Waar ik ook moeite mee heb, is het feit dat ik mijn ouders steeds ouder zie worden en dat dit gepaard gaat met de nodige gebreken. Zo hebben we het afgelopen jaar mijn vader moeten verhuizen naar een verpleegtehuis, waar hij de laatste jaren van zijn leven zal doorbrengen op een gesloten afdeling. Ongeveer zeven jaar geleden kreeg hij de diagnose Alzheimer/frontotemporale dementie. De zorg voor hem werd voor mijn moeder te zwaar. Uiteindelijk is toen besloten om hem op een lijst te zetten voor opname. Ook al wisten we met z’n allen dat dit moment eraan zat te komen, het blijft heftig om een van je ouders achter te moeten laten in een verpleegtehuis. Dergelijke gebeurtenissen drukken je wel even met de neus op de feiten. Ik moet er niet aan denken dat mijn ouders er ooit niet meer zullen zijn. Tegelijkertijd ben ik me ervan bewust dat afscheid nemen bij het leven hoort.

Mijn voornemen voor 2019

Ik denk dat de meesten van jullie het wel met me eens zullen zijn, wanneer ik zeg dat negatieve levenservaringen langer in het geheugen gegrift blijven dan positieve.

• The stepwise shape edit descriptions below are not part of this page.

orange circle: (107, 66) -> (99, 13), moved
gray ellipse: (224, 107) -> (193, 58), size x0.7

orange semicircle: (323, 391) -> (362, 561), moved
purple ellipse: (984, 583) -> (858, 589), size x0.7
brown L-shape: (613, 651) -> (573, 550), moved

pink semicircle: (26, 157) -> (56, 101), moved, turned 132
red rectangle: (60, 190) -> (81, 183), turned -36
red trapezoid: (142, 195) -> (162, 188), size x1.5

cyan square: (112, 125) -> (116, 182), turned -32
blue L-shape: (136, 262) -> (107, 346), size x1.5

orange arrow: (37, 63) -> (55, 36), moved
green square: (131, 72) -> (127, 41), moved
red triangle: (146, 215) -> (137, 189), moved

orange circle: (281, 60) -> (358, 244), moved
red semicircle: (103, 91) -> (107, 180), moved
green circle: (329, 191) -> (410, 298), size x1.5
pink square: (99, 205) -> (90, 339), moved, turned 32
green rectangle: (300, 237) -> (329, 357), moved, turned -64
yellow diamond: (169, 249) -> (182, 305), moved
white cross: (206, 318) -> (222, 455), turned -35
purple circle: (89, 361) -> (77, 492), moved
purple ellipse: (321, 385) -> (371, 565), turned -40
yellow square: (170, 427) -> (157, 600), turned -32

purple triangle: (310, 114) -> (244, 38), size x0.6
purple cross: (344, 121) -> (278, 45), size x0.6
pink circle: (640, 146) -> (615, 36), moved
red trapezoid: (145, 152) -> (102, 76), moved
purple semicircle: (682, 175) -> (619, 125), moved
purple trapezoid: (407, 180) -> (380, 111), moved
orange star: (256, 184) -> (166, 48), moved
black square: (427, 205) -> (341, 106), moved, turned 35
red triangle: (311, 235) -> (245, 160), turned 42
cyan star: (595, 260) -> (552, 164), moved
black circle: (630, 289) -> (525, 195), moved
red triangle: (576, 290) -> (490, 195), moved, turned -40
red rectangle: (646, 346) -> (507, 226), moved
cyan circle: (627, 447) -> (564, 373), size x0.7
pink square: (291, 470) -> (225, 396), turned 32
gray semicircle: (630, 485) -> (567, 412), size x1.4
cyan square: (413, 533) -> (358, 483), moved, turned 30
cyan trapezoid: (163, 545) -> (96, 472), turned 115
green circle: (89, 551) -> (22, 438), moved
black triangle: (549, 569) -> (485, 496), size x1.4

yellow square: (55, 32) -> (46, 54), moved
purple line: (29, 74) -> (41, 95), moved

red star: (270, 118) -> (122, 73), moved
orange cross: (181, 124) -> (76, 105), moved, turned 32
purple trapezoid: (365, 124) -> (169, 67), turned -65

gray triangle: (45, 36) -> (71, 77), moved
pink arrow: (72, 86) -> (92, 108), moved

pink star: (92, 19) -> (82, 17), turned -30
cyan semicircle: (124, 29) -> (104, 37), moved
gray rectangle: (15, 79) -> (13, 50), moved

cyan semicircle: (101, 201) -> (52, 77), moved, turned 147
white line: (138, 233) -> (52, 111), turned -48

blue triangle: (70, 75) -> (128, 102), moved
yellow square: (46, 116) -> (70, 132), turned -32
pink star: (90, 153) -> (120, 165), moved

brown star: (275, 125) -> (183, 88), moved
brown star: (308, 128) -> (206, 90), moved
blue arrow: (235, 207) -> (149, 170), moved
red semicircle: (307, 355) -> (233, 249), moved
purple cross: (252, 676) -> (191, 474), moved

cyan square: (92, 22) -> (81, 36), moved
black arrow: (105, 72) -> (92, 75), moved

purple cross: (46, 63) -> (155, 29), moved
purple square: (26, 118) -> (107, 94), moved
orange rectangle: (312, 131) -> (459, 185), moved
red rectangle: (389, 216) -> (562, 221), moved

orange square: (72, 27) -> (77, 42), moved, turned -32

Hierdoor worden kleine momenten van geluk vaak over het hoofd gezien. Mijn voornemen voor 2019 is dan ook dat ik meer ga stilstaan bij die dingen waar ik dankbaar voor ben, zoals het feit dat ik ondanks mijn dwang zoveel heb bereikt, namelijk dat ik me nu mag inzetten voor onze kwetsbare doelgroep. Dat vind ik een groot goed. Daarnaast ben ik dankbaar voor het feit dat mijn lieve en begripvolle partner in mijn leven is gekomen en natuurlijk, niet te vergeten, mijn trouwe viervoeter die me vergezelt op mijn levenspad. Vooruitkijken in plaats van achterom kijken wordt mijn nieuwe levensmotto.